### Work item
Set the records down again, exactly, without their images.

(Page-level text extractions)
################

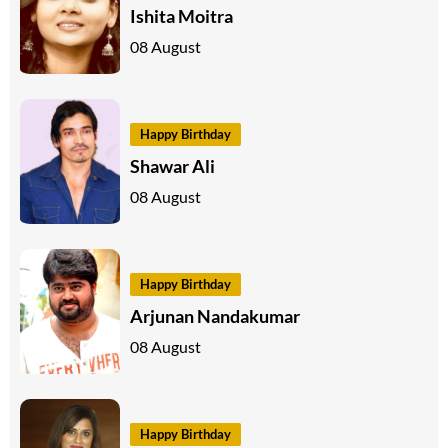
Ishita Moitra
08 August
Happy Birthday
Shawar Ali
08 August
Happy Birthday
Arjunan Nandakumar
08 August
Happy Birthday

################

### Exercise response
Ishita Moitra
08 August
Happy Birthday
Shawar Ali
08 August
Happy Birthday
Arjunan Nandakumar
08 August
Happy Birthday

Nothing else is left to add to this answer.